“Let there be no room in your marriage,” she said.
“What do you mean? No room in my marriage for what?”
“For anything. For everything.”
“I’m not sure I understand,” the newly-wed frowned.
With a smile that mirrored years of truth discovered bitterly, lessons learnt the hard way, patience, perseverance and a contentment that had finally found its path into her heart, the older woman replied:
“Let there be no room in your marriage.
Room for a pillow between the two of you as you sleep at night.
Room for the need to shout across the room because you refuse to sit close to each other, to look into each other’s eyes and to talk the issues you have.
Room for a third, in your mind, thoughts, heart, conversations, Whatsapp, chats. You are better alone than to let the third encroach your peace of mind and what you share with your spouse.
Room in how the world perceives your marriage; show people your cracks and they will slither and wither their way in.
Room for thundering silence; fight aggressively and make up aggressively instead.
Room for harshness; the hardest conversations can be had in the most polite of manners.
Room for eye-candy; when was the last time you stared at your spouse again?
Room between your hands, whenever and wherever possible to hold them.
Room for ingratitude, insolence, carelessness; a small thank you never killed anyone and appreciation brings out better sustainability in people than you would expect.
Room for secrets; space is important for human beings, but overdo it and you run the risk of sharing no interests or meaningful conversations with your partner.
Room for criticism of others, particularly those close to your partner’s heart; why must strangers or third persons have the luxury of making their way into your most intimate and private time together?
Room for disappearance when not sharing the same piece of land; distance truly makes the heart grow fonder, and that fondness must always, always be expressed.
Room for perfection; you are not perfect and your spouse is not perfect, but you may learn how to complete each other with all your incompleteness.
Room for grudges in the heart.
Room for ego.
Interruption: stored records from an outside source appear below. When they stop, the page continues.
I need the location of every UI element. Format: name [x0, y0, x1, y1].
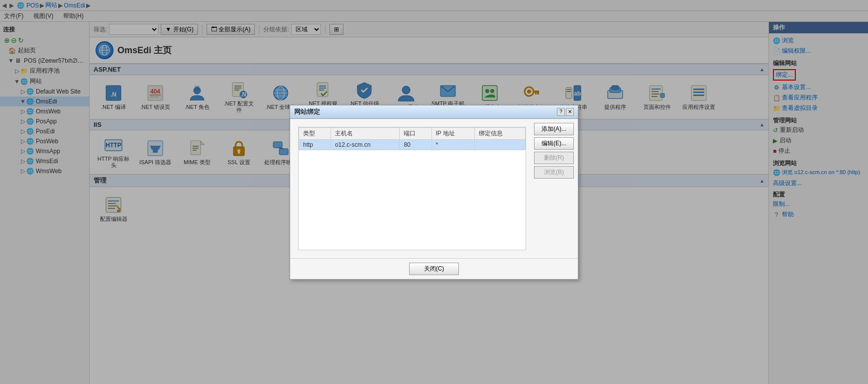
dialog-main-content: 类型 主机名 端口 IP 地址 绑定信息 http o12.c-scm.cn	[290, 119, 578, 258]
dialog-title-bar: 网站绑定 ? ✕	[290, 105, 578, 119]
dialog-close-btn[interactable]: 关闭(C)	[409, 263, 459, 275]
col-hostname: 主机名	[331, 127, 400, 139]
dialog-close-x-btn[interactable]: ✕	[566, 108, 574, 116]
dialog-empty-area	[299, 150, 526, 250]
dialog-help-btn[interactable]: ?	[557, 108, 565, 116]
dialog-browse-btn[interactable]: 浏览(B)	[534, 166, 574, 179]
col-ip: IP 地址	[432, 127, 475, 139]
dialog-table-area: 类型 主机名 端口 IP 地址 绑定信息 http o12.c-scm.cn	[290, 119, 530, 258]
col-type: 类型	[299, 127, 331, 139]
website-binding-dialog: 网站绑定 ? ✕ 类型 主机名 端口 IP 地址	[290, 105, 578, 280]
dialog-content: 类型 主机名 端口 IP 地址 绑定信息 http o12.c-scm.cn	[298, 127, 526, 250]
dialog-footer: 关闭(C)	[290, 258, 578, 279]
dialog-overlay: 网站绑定 ? ✕ 类型 主机名 端口 IP 地址	[0, 0, 868, 384]
cell-port: 80	[400, 139, 432, 150]
dialog-action-buttons: 添加(A)... 编辑(E)... 删除(R) 浏览(B)	[530, 119, 578, 258]
dialog-title-buttons: ? ✕	[557, 108, 574, 116]
col-port: 端口	[400, 127, 432, 139]
dialog-title-text: 网站绑定	[294, 107, 320, 116]
dialog-add-btn[interactable]: 添加(A)...	[534, 123, 574, 135]
cell-type: http	[299, 139, 331, 150]
dialog-delete-btn[interactable]: 删除(R)	[534, 152, 574, 164]
cell-hostname: o12.c-scm.cn	[331, 139, 400, 150]
cell-ip: *	[432, 139, 475, 150]
col-binding: 绑定信息	[475, 127, 526, 139]
table-row[interactable]: http o12.c-scm.cn 80 *	[299, 139, 526, 150]
cell-binding-info	[475, 139, 526, 150]
dialog-edit-btn[interactable]: 编辑(E)...	[534, 137, 574, 150]
dialog-table: 类型 主机名 端口 IP 地址 绑定信息 http o12.c-scm.cn	[299, 127, 526, 150]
Room for taunts. Room for ‘you’ or room for ‘me’.
Room for abuse. Room for bearing abuse. Room for violence.
Room for giving in to that which must not be given in to.
Room for anything and everything, my sweetheart, that must not live alongside the sanctity and beauty that is a marriage.
Take away this room and water the seeds of affection, belonging and unity. Time will prove to you how wrong you were in your misconceived notions of everything wrong with your marriage and how irreparable you thought it all was.”